O Evangelho deste dia nos convida a ir além da superfície. Às vezes, quando lemos este texto de Mateus, paramos para pensar em quão exigente Jesus parece. Ele nos fala da Lei, de não jurar, de não nos irarmos, de cuidar até mesmo do olhar. Mas, se o contemplarmos atentamente, percebemos que Jesus não veio para nos dar mais “regras” que compliquem a nossa vida, mas para nos pedir algo muito mais profundo: autenticidade.
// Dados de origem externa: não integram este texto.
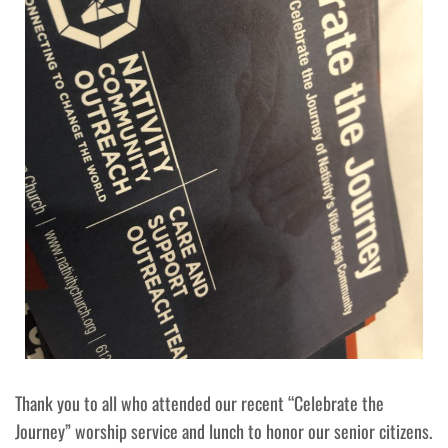
Thank you to all who attended our recent “Celebrate the
Journey” worship service and lunch to honor our senior citizens.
Vivemos numa realidade em que nos tornamos especialistas em “aparência”. Nas redes sociais, no trabalho e às vezes até na igreja, esforçamo-nos para parecer pessoas “corretas”. Cumprimos o mínimo para que ninguém nos aponte o dedo. No entanto, hoje Jesus nos diz: “Se a vossa justiça não for maior que a dos escribas e fariseus, não entrareis no Reino dos Céus.”
O que isso significa para nós hoje? Significa compreender que não é preciso empunhar uma arma para tirar a vida de alguém. Jesus nos confronta com uma realidade incômoda: às vezes matamos lentamente os outros com a nossa indiferença ou com o desprezo frio por aqueles que pensam diferente de nós.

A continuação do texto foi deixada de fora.